Published May 23, 2002

At least a dozen Native American villages existed in the Cuyamaca Mountains until about a century and a half ago. These were the mountain villages or summer camps of the Kumeyaay tribe, who divided their time between the Laguna and Cuyamaca Mountains and the present Anza-Borrego Desert. Some of the same habitation sites are occupied by present-day camping or picnicking sites, and near those areas you can often find on slabs or large boulders of granite clusters of morteros, or mortar holes, used for the milling of acorns and other seeds. Some of Cuyamaca's village sites are a little more isolated, reachable only by trail. One such place, marked by a large cluster of morteros, lies a short distance from Paso Picacho Campground by way of a short section of the West Side Trail. Pine- and oak-shaded Paso Picacho, at elevation 4870 feet, is one of the two large camping areas within Cuyamaca Rancho State Park, 12 miles north of Interstate 8 via Highway 79.

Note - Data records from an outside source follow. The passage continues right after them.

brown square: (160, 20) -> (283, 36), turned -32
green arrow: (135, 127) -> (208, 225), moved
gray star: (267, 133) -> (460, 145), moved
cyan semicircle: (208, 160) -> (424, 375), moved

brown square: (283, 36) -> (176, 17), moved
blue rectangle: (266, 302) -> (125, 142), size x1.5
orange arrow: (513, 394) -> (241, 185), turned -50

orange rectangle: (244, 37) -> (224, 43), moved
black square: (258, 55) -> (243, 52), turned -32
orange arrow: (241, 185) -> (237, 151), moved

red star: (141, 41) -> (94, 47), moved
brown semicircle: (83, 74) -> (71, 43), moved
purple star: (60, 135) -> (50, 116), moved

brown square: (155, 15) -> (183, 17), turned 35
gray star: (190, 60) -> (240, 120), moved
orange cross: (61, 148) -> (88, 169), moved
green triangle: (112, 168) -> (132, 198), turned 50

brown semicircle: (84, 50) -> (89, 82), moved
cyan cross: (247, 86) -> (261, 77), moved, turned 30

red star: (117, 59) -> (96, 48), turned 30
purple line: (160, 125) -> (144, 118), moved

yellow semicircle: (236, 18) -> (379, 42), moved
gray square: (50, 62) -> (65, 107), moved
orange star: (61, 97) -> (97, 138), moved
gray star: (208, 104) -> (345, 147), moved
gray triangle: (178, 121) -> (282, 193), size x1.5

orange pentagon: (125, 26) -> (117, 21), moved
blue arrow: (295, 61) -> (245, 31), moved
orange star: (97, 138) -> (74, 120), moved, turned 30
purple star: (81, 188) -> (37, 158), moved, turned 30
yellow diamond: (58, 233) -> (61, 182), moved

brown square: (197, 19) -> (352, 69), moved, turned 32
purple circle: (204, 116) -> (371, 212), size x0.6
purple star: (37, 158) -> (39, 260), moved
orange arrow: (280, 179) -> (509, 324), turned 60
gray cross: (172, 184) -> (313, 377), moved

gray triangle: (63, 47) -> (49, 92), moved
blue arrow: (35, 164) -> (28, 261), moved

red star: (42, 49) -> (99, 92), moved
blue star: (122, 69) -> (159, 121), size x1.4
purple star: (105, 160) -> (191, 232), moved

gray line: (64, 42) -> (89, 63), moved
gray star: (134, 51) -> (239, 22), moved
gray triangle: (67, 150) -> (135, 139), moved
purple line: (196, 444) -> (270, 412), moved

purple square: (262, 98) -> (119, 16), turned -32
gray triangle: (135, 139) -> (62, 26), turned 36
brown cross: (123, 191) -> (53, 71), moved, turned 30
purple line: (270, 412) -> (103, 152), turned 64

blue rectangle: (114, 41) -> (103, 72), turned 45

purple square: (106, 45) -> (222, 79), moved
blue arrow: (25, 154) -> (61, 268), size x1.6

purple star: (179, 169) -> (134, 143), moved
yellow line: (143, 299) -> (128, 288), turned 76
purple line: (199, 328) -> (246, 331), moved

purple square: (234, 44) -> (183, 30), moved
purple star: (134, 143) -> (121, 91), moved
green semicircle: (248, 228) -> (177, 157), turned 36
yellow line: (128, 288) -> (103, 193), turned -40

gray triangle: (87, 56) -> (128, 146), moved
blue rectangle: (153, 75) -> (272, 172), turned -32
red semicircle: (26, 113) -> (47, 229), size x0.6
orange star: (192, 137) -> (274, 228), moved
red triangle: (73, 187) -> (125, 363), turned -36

The morteros are only a few minutes' walk away. From the fire station outside the campground entrance, walk uphill on the paved (but closed to vehicle traffic) fire road leading toward the summit of Cuyamaca Peak. Beyond the gate that blocks vehicle traffic on the fire road, a sign marks the beginning of the West Side Trail -- a trail roughly paralleling Highway 79. You can also reach the start of the West Side Trail from the back (south side) of the campground. After about 0.2 mile on the West Side Trail, you emerge from the forest cover and skirt the north edge of a meadow. Look for a complex of about 30 morteros near the trail. There are others nearby.

With a modest leap of imagination, it's not too difficult to picture a typical scene on a summer's day 200 years ago: Indian women grinding acorn meal, children squalling nearby, the men off hunting small game, or perhaps fashioning stone tools or arrowheads. Collectors long ago carried off any small artifacts left behind, but the well-worn pits in the granite remain as reminders of an epoch that ended only a few generations ago.